• **To do**: Copy each line below in which the string "value" occurs.

• **Extracted data**:
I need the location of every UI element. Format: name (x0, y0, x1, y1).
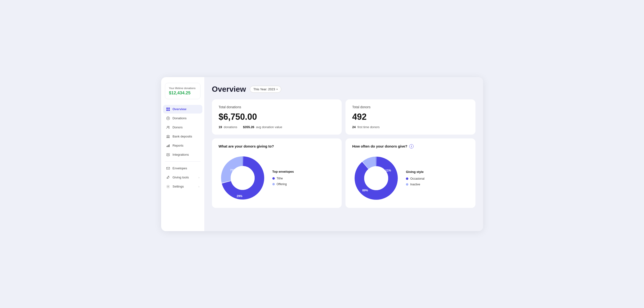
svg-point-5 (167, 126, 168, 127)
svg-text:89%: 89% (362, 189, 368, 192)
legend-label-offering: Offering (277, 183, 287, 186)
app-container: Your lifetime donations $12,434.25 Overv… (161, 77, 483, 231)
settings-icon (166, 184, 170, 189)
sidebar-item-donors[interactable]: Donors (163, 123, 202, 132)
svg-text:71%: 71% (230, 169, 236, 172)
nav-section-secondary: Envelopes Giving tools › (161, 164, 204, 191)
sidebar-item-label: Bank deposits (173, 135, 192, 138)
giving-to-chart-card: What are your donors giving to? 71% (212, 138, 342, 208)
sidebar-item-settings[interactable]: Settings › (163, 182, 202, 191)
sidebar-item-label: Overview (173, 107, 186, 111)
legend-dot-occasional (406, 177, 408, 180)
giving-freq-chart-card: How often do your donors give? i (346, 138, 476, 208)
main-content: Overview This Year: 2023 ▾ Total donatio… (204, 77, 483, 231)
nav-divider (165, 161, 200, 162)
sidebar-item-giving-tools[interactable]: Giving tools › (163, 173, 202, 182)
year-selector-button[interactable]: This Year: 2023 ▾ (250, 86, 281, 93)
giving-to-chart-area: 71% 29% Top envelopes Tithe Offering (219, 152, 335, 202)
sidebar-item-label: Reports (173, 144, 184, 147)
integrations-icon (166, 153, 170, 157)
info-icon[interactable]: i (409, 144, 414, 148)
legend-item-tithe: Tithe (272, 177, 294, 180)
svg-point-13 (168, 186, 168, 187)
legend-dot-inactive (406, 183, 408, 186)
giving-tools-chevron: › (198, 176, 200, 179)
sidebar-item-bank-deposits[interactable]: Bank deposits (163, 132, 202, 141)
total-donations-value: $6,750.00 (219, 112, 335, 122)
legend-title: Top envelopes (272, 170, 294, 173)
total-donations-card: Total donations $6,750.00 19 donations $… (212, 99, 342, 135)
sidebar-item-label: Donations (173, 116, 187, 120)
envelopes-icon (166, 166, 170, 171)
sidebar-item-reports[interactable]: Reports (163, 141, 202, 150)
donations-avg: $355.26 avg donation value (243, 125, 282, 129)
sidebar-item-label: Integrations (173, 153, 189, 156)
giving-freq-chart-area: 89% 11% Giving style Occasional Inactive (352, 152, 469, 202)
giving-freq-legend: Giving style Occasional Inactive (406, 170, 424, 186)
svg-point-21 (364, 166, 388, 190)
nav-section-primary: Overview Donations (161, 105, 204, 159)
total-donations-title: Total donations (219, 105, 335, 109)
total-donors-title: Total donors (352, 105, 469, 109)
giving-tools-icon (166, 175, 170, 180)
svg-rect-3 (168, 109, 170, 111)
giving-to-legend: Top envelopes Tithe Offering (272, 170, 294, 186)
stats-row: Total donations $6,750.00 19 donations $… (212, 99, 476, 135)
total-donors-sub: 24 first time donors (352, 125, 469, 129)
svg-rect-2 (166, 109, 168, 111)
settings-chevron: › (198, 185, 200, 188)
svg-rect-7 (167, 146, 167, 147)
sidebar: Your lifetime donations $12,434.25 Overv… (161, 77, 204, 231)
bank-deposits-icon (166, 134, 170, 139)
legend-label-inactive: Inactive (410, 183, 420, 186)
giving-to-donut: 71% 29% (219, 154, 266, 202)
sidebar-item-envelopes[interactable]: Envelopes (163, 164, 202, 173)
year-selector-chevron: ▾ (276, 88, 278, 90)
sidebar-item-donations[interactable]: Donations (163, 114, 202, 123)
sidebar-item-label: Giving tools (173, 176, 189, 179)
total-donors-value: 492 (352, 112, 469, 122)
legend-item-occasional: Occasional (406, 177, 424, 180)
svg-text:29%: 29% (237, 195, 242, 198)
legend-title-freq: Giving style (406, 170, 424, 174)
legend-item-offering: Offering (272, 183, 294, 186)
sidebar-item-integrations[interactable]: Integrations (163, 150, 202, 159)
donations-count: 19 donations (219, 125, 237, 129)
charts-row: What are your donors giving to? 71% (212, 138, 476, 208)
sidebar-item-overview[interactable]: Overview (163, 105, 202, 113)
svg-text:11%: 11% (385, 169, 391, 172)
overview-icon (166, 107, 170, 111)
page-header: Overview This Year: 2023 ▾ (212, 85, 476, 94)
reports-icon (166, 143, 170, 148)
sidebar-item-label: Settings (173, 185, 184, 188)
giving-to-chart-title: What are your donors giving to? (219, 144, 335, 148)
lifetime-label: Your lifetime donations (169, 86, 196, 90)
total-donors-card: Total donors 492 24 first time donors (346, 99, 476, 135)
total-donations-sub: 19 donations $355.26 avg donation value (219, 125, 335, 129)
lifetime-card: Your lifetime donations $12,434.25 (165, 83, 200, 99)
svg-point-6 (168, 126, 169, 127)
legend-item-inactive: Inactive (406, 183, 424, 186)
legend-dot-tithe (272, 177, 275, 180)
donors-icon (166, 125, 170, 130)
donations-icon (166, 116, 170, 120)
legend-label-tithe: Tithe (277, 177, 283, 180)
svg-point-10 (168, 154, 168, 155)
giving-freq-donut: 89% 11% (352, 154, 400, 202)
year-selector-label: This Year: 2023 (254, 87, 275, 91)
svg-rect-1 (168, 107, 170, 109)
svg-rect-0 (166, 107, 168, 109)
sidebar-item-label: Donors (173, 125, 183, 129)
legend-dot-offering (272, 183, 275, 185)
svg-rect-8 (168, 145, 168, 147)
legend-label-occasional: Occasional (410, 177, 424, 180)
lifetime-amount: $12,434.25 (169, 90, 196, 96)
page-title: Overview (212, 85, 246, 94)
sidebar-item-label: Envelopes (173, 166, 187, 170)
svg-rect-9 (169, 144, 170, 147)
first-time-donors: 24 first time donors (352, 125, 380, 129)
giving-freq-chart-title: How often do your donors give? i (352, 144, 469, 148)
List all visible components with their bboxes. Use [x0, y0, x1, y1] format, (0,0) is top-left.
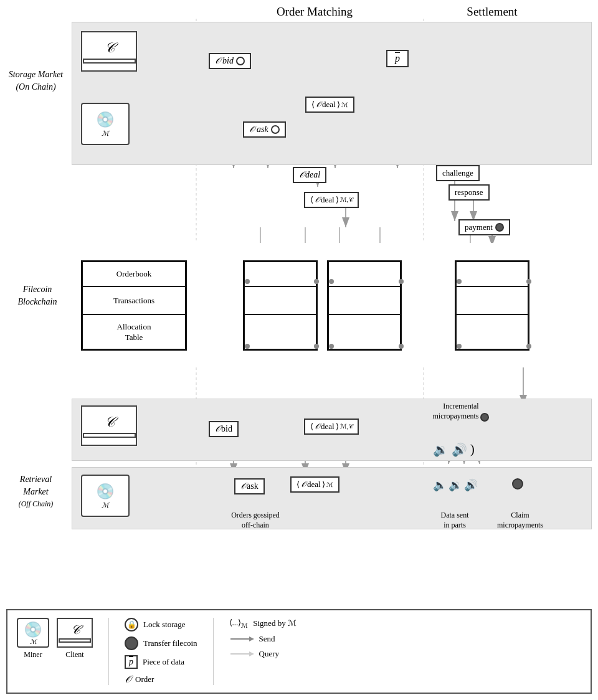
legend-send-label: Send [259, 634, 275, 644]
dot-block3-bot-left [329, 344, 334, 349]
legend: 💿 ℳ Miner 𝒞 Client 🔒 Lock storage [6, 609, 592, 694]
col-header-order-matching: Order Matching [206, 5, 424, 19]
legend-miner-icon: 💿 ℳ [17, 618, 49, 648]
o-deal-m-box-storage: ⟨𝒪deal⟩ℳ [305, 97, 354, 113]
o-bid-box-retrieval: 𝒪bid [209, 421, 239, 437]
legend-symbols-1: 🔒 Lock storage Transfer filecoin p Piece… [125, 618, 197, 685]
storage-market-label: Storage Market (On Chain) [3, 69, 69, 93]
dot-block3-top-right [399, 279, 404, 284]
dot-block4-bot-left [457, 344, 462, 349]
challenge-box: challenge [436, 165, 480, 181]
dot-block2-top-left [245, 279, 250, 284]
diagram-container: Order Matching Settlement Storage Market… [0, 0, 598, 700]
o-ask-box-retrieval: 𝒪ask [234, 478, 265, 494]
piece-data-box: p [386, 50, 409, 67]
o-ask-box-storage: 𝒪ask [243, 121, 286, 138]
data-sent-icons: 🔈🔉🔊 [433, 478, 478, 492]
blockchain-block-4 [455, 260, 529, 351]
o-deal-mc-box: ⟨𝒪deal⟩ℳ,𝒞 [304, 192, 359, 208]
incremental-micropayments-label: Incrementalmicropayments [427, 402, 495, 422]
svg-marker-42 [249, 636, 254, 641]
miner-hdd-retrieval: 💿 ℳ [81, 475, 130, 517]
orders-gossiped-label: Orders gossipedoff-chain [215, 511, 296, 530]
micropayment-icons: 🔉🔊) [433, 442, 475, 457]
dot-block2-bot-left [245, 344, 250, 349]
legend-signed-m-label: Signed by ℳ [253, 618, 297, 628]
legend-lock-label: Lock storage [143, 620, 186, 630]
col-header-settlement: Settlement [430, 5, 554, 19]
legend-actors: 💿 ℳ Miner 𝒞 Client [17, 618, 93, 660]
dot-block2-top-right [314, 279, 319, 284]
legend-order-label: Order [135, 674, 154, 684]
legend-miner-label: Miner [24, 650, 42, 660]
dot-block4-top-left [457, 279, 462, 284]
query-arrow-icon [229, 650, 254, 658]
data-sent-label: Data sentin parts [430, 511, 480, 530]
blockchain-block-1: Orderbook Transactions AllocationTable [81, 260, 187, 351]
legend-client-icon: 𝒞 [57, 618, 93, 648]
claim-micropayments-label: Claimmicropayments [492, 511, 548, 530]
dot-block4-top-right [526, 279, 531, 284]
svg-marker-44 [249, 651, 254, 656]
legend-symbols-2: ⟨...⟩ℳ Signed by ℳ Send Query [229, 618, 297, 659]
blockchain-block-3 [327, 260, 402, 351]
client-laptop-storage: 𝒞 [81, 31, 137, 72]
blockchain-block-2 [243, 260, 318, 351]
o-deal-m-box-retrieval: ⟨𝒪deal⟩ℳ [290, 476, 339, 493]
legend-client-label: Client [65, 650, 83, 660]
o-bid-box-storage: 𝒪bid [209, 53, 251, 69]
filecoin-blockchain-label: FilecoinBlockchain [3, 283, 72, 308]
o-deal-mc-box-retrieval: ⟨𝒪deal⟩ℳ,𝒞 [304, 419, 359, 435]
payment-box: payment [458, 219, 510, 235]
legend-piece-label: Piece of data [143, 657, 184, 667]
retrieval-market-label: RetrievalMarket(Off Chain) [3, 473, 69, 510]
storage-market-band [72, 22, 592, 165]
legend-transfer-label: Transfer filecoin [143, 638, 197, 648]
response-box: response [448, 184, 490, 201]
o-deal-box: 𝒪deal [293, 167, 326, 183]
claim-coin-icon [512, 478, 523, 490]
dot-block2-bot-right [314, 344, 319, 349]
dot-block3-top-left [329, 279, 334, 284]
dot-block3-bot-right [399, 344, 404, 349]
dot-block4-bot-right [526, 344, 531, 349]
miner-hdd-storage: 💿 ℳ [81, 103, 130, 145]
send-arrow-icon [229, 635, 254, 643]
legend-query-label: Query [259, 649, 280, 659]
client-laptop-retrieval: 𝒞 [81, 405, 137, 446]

• **Solution**:
total-donations-value: $6,750.00 (219, 112, 335, 122)
donations-avg: $355.26 avg donation value (243, 125, 282, 129)
total-donors-value: 492 (352, 112, 469, 122)
total-donations-sub: 19 donations $355.26 avg donation value (219, 125, 335, 129)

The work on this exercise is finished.